Thousands of people welcomed Moise Katumbi, a prominent foe of DR Congo's former president Joseph Kabila, as he landed at Lubumbashi airport on Monday after three years in self-imposed exile.

The government in Kinshasa meanwhile told people to expect an important announcement regarding the appointment of a prime minister by Kabila's successor, Felix Tshisekedi.

Katumbi, 54, a wealthy businessman of mixed Greek and Congolese origin, served as the elected governor of Katanga in southeastern DR Congo before the province was divided up in a territorial revision.

He was once an ally of Kabila but the pair fell out. Katumbi was given a three-year jail term in absentia for alleged property fraud -- an accusation he denied -- and was barred from standing in last December's elections.

The conviction was annulled before Katumbi flew back to his homeland three years to the day after he left for Belgium, onetime colonial power in the vast central African country.

"The truth always triumphs in the end," Katumbi, the owner and president of the renowned TP ("All Powerful") Mazemba football club, told his fans at the airport.

"I return for peace and for national reconstruction in our country," he said.

Katumbi returned in a private jet to find supporters, many dressed in white, lining the road between the airport and the centre of Lubumbashi, now the capital of mineral-rich Haut-Katanga province.

He has also been an opponent of Tshisekedi, who took power after the disputed poll. Kabila stepped down after 18 years in office that began when his father was assassinated while warfare ravaged the country.

- 'Daybreak always comes' -

Katumbi has yet to make clear what role he plans to play. In the election, he backed Martin Fayulu, another wealthy businessman who claims that he was the true winner of the December 30 ballot.

In a tweet, Fayulu said, "It doesn't matter how long night lasts, daybreak always comes. Welcome home to @MoiseKatumbi."

Meanwhile, Tshisekedi's spokesman said an important announcement would be made on national radio and television.

The current prime minister Bruno Tshibala "has turned in his resignation", according to the Top Congo radio station, heralding "the imminent announcement of a successor".

Also on Monday, the World Health Organization urged different political factions in DR Congo to unite in the battle against Ebola, warning that the risk of spread "remains very high".

"Ebola does not take sides. It is the enemy of everybody," WHO Director-General Tedros Adhanom Ghebreyesus told the opening of the organisation's annual assembly in Geneva.

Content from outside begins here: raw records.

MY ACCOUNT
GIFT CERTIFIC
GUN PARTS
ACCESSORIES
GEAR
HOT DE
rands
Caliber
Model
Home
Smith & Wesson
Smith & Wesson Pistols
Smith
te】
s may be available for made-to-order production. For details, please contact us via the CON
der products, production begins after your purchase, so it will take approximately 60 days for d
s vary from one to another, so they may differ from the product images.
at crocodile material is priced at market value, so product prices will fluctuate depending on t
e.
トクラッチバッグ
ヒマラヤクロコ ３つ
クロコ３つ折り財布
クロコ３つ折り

Nearly 1,200 people have lost their lives since last August in the 10th outbreak of the disease in the country where it was first identified in 1976.

The bid to cope with the outbreak is hampered by the serious unrest affecting parts of the country, including attacks on medical teams as well as fighting.

- Political clout -

Sworn in on January 24, Tshisekedi has struggled to push ahead with his declared programme of reform. His choice of prime minister is expected to be acceptable to Kabila, who amassed extensive political clout after 18 years in power.

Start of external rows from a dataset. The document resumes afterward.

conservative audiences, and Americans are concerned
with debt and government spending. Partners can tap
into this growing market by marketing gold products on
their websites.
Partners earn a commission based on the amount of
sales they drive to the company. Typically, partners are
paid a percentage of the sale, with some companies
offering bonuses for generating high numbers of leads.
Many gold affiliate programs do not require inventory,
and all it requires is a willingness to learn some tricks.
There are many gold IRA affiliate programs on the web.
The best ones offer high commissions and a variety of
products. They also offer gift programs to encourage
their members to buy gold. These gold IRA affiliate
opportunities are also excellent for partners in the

Kabila's political allies retain the upper hand in parliament, provincial assemblies across the vast and unstable country and the posts of governors. His men also play a major role in security services.

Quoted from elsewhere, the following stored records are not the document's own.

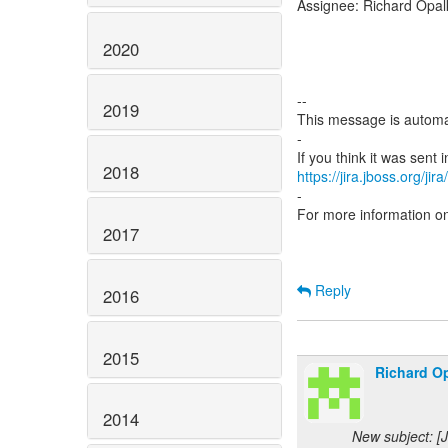
Assignee: Richard Opal
2020
--
2019
This message is automa
-
2018
https://jira.jboss.org/ji
-
For more information o
2017
Reply
2016
2015
Richard Op
2014
New subject: [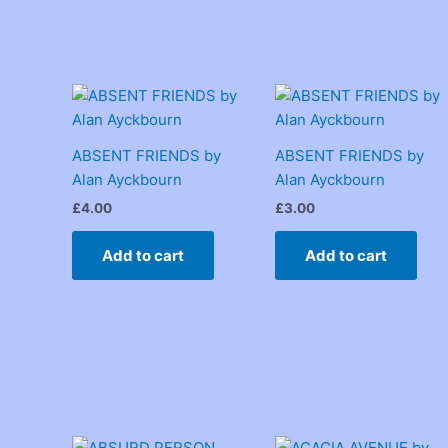
ABSENT FRIENDS by
ABSENT FRIENDS by
Alan Ayckbourn
Alan Ayckbourn
£
4.00
£
3.00
Add to cart
Add to cart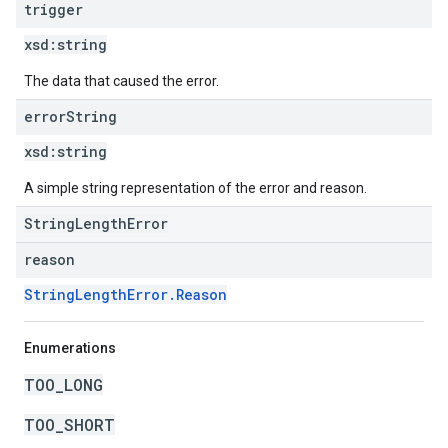
trigger
xsd:
string
The data that caused the error.
error
String
xsd:
string
A simple string representation of the error and reason.
StringLengthError
reason
StringLengthError.Reason
Enumerations
TOO_LONG
TOO_SHORT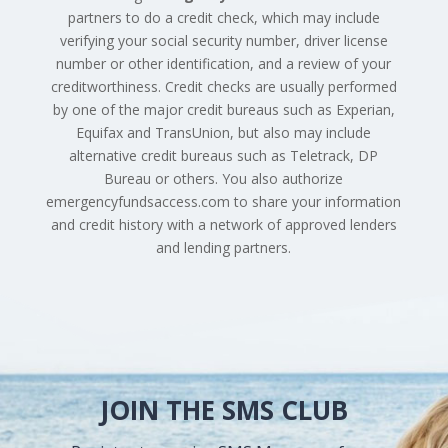
partners to do a credit check, which may include
verifying your social security number, driver license
number or other identification, and a review of your
creditworthiness. Credit checks are usually performed
by one of the major credit bureaus such as Experian,
Equifax and TransUnion, but also may include
alternative credit bureaus such as Teletrack, DP
Bureau or others. You also authorize
emergencyfundsaccess.com to share your information
and credit history with a network of approved lenders
and lending partners.
JOIN THE SMS CLUB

Katumbi's return coincided with a visit by French Foreign Minister Jean-Yves Le Drian to Kinshasa, where he went into talks with Tshisekedi as the highest ranking European official to do so since the election.

"The election finally finished in a kind of African-style compromise," Le Drian said in the wake of the vote, after challenging the official outcome.

On Monday, the French minister pledged "a programme of 300 million euros for the duration of Mr Tshisekedi's mandate" in sectors including development, training, health, security, agriculture and energy.

He welcomed "the fact of opening up democratic procedures, ... the fact of welcoming opposition figures, the fact moreover of finding the way to Europe again."